Scheduler-worker cluster without port forwarding

Hello Satckoverflow!

TLDR I would like to recreate https://github.com/KorayGocmen/scheduler-worker-grpc without port forwarding on the worker.

I am trying to build a competitive programming judge server for evaluation of submissions as a project for my school where I teach programming to kids.

Because the evaluation is computationally heavy I would like to have multiple worker nodes. The scheduler would receive submissions and hand them out to the worker nodes. For ease of worker deployment ( as it will be often changing ) I would like the worker to be able to subscribe to the scheduler and thus become a worker and receive jobs.

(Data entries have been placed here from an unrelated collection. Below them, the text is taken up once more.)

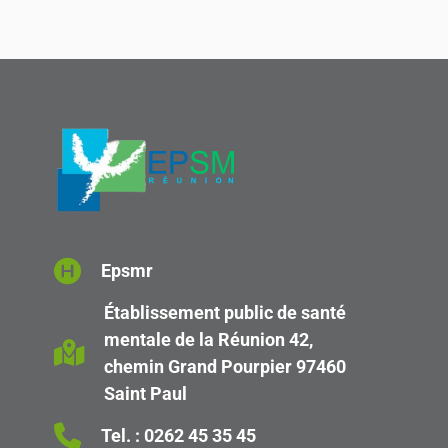
Epsmr
Établissement public de santé
mentale de la Réunion 42,
chemin Grand Pourpier 97460
Saint Paul
Tel. :
0262 45 35 45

The workers may not be on the same network as the scheduler + the worker resides in a VM ( maybe later will be ported to docker but currently there are issues with it ).

The scheduler should be able to know resource usage of the worker, send different types of jobs to the worker and receive a stream of results.

I am currently thinking of using grpc to address my requirements of communication between workers and the scheduler.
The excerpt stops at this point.